La escasa luz del studio d’artista de Tintoretto incitaban al deseo. Era de noche. La semipenumbra, cómplice de los pinceles de Il Furioso, reinaba en el taller y le daba la fuerza necesaria para proseguir con su ardua tarea.

Siempre comprometido con su energía interior, Jacopo pintaba sin cesar.

Durante el día, en un momento de sosiego, recorría el huerto para cortar las flores azules y violáceas de la borraja y se las zampaba crudas, allí mismo, de parado, luego de soplar los pequeños insectos que caminaban por el interior. Las masticaba con delectación para que desprendieran el intenso sabor que tanto le gustaba. Un viejo valido del rey Maximiliano I de Austria al que conoció durante la composición de El asedio de Asola había ponderado las propiedades de esta planta traída de Egipto y desde entonces había dejado que invadiera el huerto de modo que pudiera recrear la vista y gozar de ella en abundancia. De abril a noviembre, tras engullir su ración diaria de florecillas de borraja, cortaba una hoja pilosa, la extendía sobre su palma y recogía las flores púrpuras para macerarlas en ajenjo, bebida que ingería todo el año y que le daba el vigor irrefrenable que lo caracterizaba.

Muy pocos sabían que los extraordinarios azules de los cielos celestiales que tanto admiraban en sus lienzos sus benefactores provenían de las flores de la borraja que también lo cuidaban y le infundían valor. Los amarillos venían de los eneldos y los brillantes naranjas, de los botones de las caléndulas de su generoso huerto.

Su padre le había enseñado, como si fuera un alquimista, a preparar los colores a la vieja usanza de las fullonicae y tinctoriare romanas: mezclando la rubia con lacas, el pastel, el quermes y otras tinturas parecidas obtenidas del vitriolo, alumbre, agallas, líquenes y mariscos. Giovanni Robusti y los tintoreros locales habían logrado tal perfección en su oficio que su tintura roja —un enjuague de sangres rubicundas de distintos animales— era reconocida más allá de los límites de la laguna como «escarlata de Venecia».

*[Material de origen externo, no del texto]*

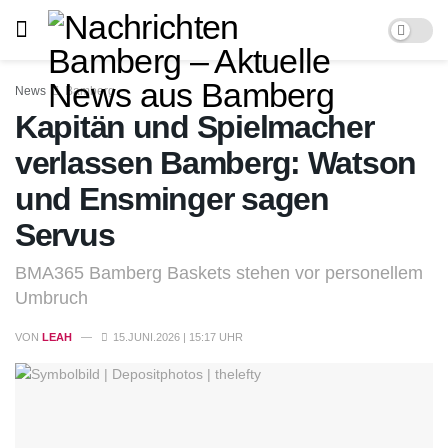
News
Bamberg
Kapitän und Spielmacher
verlassen Bamberg: Watson
und Ensminger sagen
Servus
BMA365 Bamberg Baskets stehen vor personellem
Umbruch
VON
LEAH
15.JUNI.2026 | 15:17 UHR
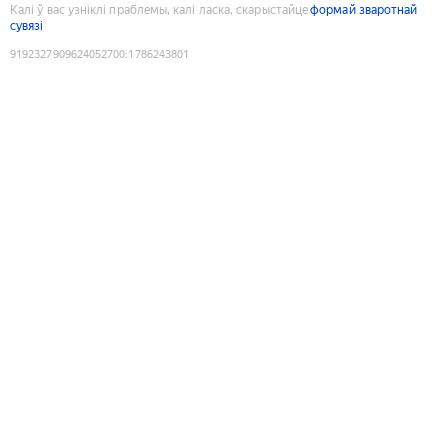
Калі ў вас узніклі праблемы, калі ласка, скарыстайце
формай зваротнай
сувязі
9192327909624052700
:
1786243801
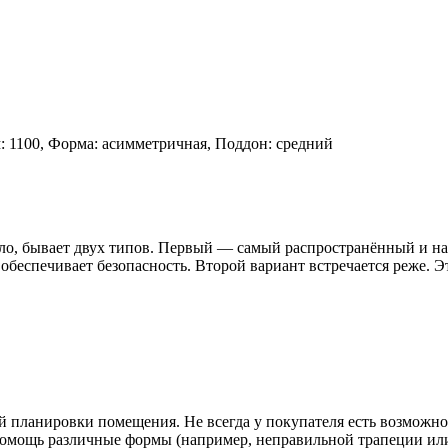
мм: 1100, Форма: асимметричная, Поддон: средний
ило, бывает двух типов. Первый — самый распространённый и на
 обеспечивает безопасность. Второй вариант встречается реже. Э
 планировки помещения. Не всегда у покупателя есть возможно
помощь различные формы (например, неправильной трапеции ил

Desde joven, Jacopo trató con los pillos, truhanes y malhechores que se acercaban al taller para proveerle materiales de dudosa procedencia y orines que recolectaban de los baños públicos y de las hornacinas diseminadas por las calles de la ciudad para que los viandantes aliviaran sus vejigas. Y desde entonces supo cómo agenciarse los implementos para concebir los colores que bañaban su rica paleta.

Incansable, cuando experimentaba, recurría a Maraviglia dell’arte dei tintori, el libro que su padre le había legado y que recogía las distintas técnicas y artificios que utilizaban los tintoreros vernáculos reunidos en la corporazioni. Allí se describía taxativamente la prohibición de adulterar el vermeio —el quermes de Oriente— con sustancias vegetales. Pero en su afán de expandir su gama, no dudó en experimentar con un nuevo granate obtenido a partir de la cochinilla, un producto que llegaba desde las Indias, ese territorio al que todo el mundo mentaba como el Paraíso en la tierra.

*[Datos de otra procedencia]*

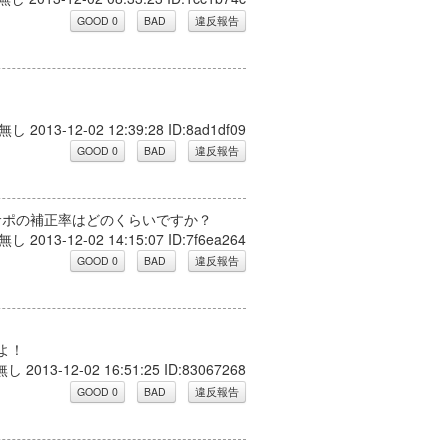
無し 2013-12-02 12:39:28 ID:8ad1df09
.サポの補正率はどのくらいですか？
無し 2013-12-02 14:15:07 ID:7f6ea264
よ！
無し 2013-12-02 16:51:25 ID:83067268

En el año 1550, Jacopo se había casado con Faustina Episcopi, hija de un funcionario de la Scuola Grande di San Marco. Con ella tuvo seis hijos. Marietta era fruto de su relación con Cornelia, que ya había muerto.

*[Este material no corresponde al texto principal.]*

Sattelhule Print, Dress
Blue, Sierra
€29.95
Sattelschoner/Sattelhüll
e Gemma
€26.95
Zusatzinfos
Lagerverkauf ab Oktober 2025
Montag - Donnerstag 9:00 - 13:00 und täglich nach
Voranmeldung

Durante esa noche de maravillosa semipenumbra, el brillo de la honesta cortesana se derramaba en los colores del cuadro. Las luces y las sombras giraban de un modo mágico.

El pintor pasaba junto a Veronica Franco horas y horas sin dormir. Entre pinceles y sexo. Entre colores y orgasmos, Il Furioso volcaba su pasión en la tela y el cuerpo de la bella mujer.

Amor sagrado y amor profano era un famoso cuadro del maestro Tiziano. Para Tintoretto era la obra más importante realizada por su antiguo maestro porque oponía claramente los mundos posibles que habitan las dos Venus, el terrenal y el celestial. La naturaleza está allí, briosa, pujante, bella, desnuda. Pero si es la obra de Dios, la naturaleza es el camino para acceder a Él. El contraste entre la existencia y la trascendencia lo conmovían.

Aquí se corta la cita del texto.